Private schools differ significantly, so you have already done the best thing by talking to the school.

They really do look for potential rather than achievement.

50% should be doable with tutoring, and he could well get a place if his English scores are ok and he is very sporty.

FWIW, I went to a private school and my maths was rubbish. I was offered a place provided that my parents would agree to paying for extra tuition (with one of their approved tutors so I was doing the right work) if it was decided I needed it after the first term. Thankfully they decided I didn't need it!

coccyx Tue 12-Jul-11 18:25:09

Not every one at private school is academic!!!

Brookesy1 Fri 15-Jul-11 22:08:41

Many thanks for kind words, have found a maths teacher from the school in question who will help ds through summer hols 2 hrs a week and then again at half term and Xmas. He is confident if ds can get offered a place his maths etc will improve with tutor groups of only 9 children in each level. Hopefully this will be an advantage, may be he can even put in a good word once he gets to now ds. 5 months to go, should be enough time. I can only support ds, it's up to him to put in the work.

Lisa20b Tue 19-Jul-11 12:41:41

Message deleted by Mumsnet.

MindtheGappp Tue 19-Jul-11 12:49:48

How selective is the school? Many schools are non-selective.

Usually selective schools assess on academic potential via verbal and non-verbal reasoning tests.
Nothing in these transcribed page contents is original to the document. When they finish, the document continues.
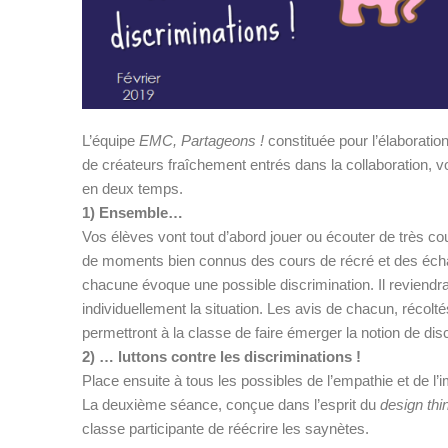
L’équipe
EMC, Partageons !
constituée pour l’élaboratio
de créateurs fraîchement entrés dans la collaboration,
en deux temps.
1) Ensemble…
Vos élèves vont tout d’abord jouer ou écouter de très cou
de moments bien connus des cours de récré et des écha
chacune évoque une possible discrimination. Il reviendra
individuellement la situation. Les avis de chacun, récolt
permettront à la classe de faire émerger la notion de dis
2) … luttons contre les discriminations !
Place ensuite à tous les possibles de l’empathie et de l’i
La deuxième séance, conçue dans l’esprit du
design thi
classe participante de réécrire les saynètes.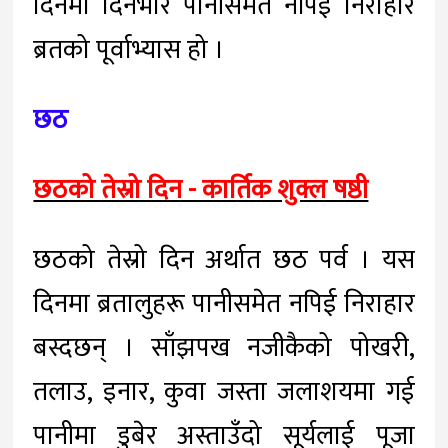
दिनमा दिनभरि पानीसमेत नपिई निराहार
ब्रतको पूर्वाभ्यास हो ।
छठ
छठको तेस्रो दिन - कार्तिक शुक्ल षष्ठी
छठको तेस्रो दिन अर्थात छठ पर्व । यस
दिनमा ब्रतालुहरू पानीसमेत नपिई निराहार
बस्दछन् । साँझपख नजीकैको पोखरी,
तलाउ, इनार, कुवा जस्ता जलाशयमा गई
पानीमा डुबेर अस्ताउँदो सूर्यलाई पूजा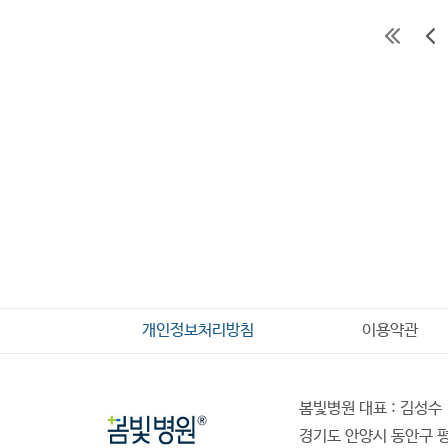
개인정보처리방침
이용약관
봄빛병원 대표 : 김성수
경기도 안양시 동안구 평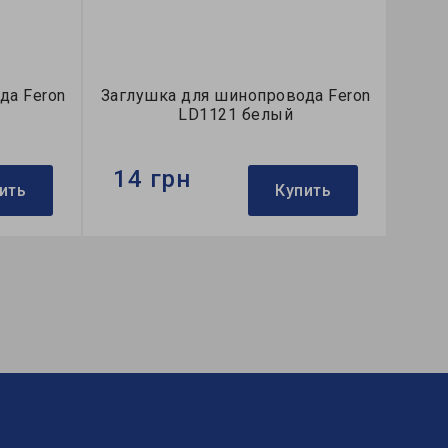
да Feron
Заглушка для шинопровода Feron
LD1121 белый
14 грн
ить
Купить
Бренд:
Feron
Тип:
заглушка
Коллекция:
однофазные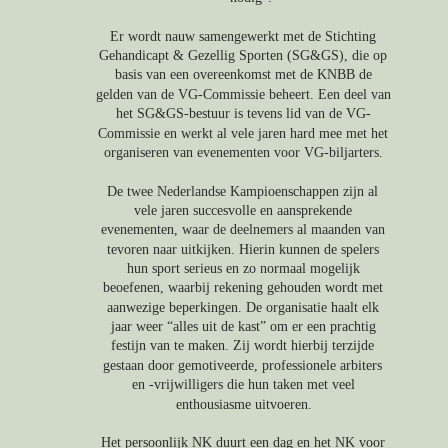
Er wordt nauw samengewerkt met de Stichting 
Gehandicapt & Gezellig Sporten (SG&GS), die op 
basis van een overeenkomst met de KNBB de 
gelden van de VG-Commissie beheert. Een deel van 
het SG&GS-bestuur is tevens lid van de VG-
Commissie en werkt al vele jaren hard mee met het 
organiseren van evenementen voor VG-biljarters.
De twee Nederlandse Kampioenschappen zijn al 
vele jaren succesvolle en aansprekende 
evenementen, waar de deelnemers al maanden van 
tevoren naar uitkijken. Hierin kunnen de spelers 
hun sport serieus en zo normaal mogelijk 
beoefenen, waarbij rekening gehouden wordt met 
aanwezige beperkingen. De organisatie haalt elk 
jaar weer “alles uit de kast” om er een prachtig 
festijn van te maken. Zij wordt hierbij terzijde 
gestaan door gemotiveerde, professionele arbiters 
en -vrijwilligers die hun taken met veel 
enthousiasme uitvoeren.
Het persoonlijk NK duurt een dag en het NK voor 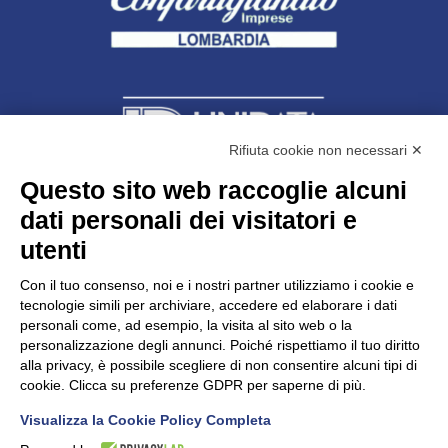
Rifiuta cookie non necessari ✕
Questo sito web raccoglie alcuni
dati personali dei visitatori e
Unidata s.r.l
con unico socio
Largo dell’Artigianato, 1 - 23100 Sondrio
utenti
Telefono
0342.514315
Fax 0342.514316
Con il tuo consenso, noi e i nostri partner utilizziamo i cookie e
C.F. 00481790145 - N.REA SO-36426
tecnologie simili per archiviare, accedere ed elaborare i dati
PEC:
unidata.sondrio@legalmail.it
personali come, ad esempio, la visita al sito web o la
Cap. soc. euro 100.000,00 i.v.
personalizzazione degli annunci. Poiché rispettiamo il tuo diritto
alla privacy, è possibile scegliere di non consentire alcuni tipi di
cookie. Clicca su preferenze GDPR per saperne di più.
Visualizza la Cookie Policy Completa
CONFARTIGIANATO - Informative privacy
Cookie Policy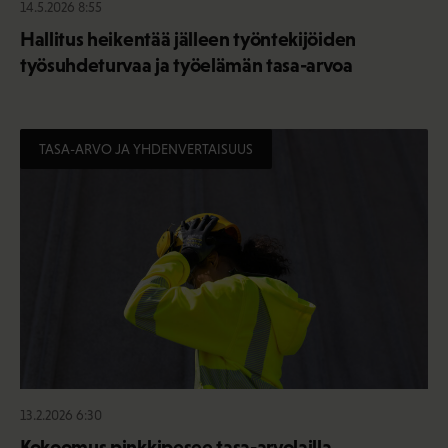
14.5.2026 8:55
Hallitus heikentää jälleen työntekijöiden
työsuhdeturvaa ja työelämän tasa-arvoa
TASA-ARVO JA YHDENVERTAISUUS
13.2.2026 6:30
Kokoomus pinkkipesee tasa-arvolailla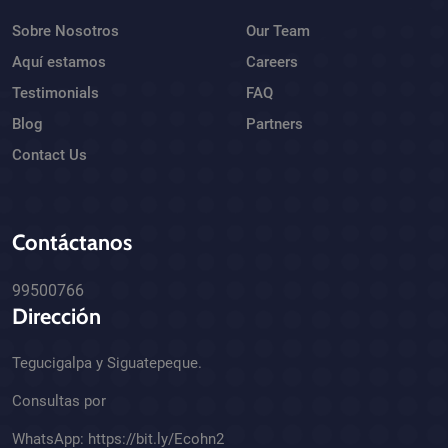
Sobre Nosotros
Our Team
Aquí estamos
Careers
Testimonials
FAQ
Blog
Partners
Contact Us
Contáctanos
99500766
Dirección
Tegucigalpa y Siguatepeque.
Consultas por
WhatsApp:
https://bit.ly/Ecohn2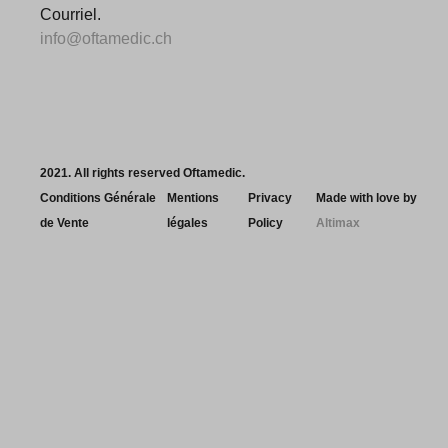
Courriel.
info@oftamedic.ch
2021. All rights reserved Oftamedic.
Conditions Générale
Mentions
Privacy
Made with love by
de Vente
légales
Policy
Altimax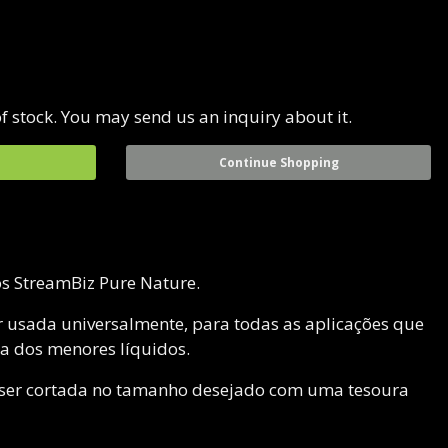
f stock. You may send us an inquiry about it.
Continue Shopping
s StreamBiz Pure Nature.
 usada universalmente, para todas as aplicações que
a dos menores líquidos.
 ser cortada no tamanho desejado com uma tesoura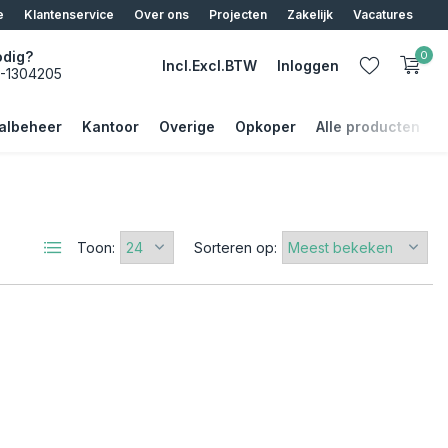
e
Klantenservice
Over ons
Projecten
Zakelijk
Vacatures
odig?
0
Incl.
Excl.
BTW
Inloggen
5-1304205
albeheer
Kantoor
Overige
Opkoper
Alle producten
Account aanmaken
Toon:
Sorteren op:
Account aanmaken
Doing the test a year older should not make a lot of difference as they are all corrected for age.

How would he feel about repeating Y6? How would you feel about paying an extra year's fees?

My advice would be an early meeting with the senior school to go through your concerns.

everlong Tue 19-Jul-11 20:46:20

Message withdrawn at poster's request.

Brookesy1 Tue 20-Sep-11 19:23:53

Hello, have decided to put ds into sports scholarship. All coaches, rugby, football, cricket say his ability and potential plus commitment should give him a good chance. As he is not academic hopefully exposure and enthusiasm will show him as a pupil the school want to attract.

PotatoSkins Tue 20-Sep-11 21:15:48

Is the sports scholarship for the academic school or the other one?

He may still have to pass an entrance exam if it is the academic one. They will look at his sport obviously but be aware they will want a bit of brain in the classroom too, in order for him to keep up with his peers.

If at all worried, i would go down the sports scholarship route with the less academci school, that way he won't struggle when he gets there.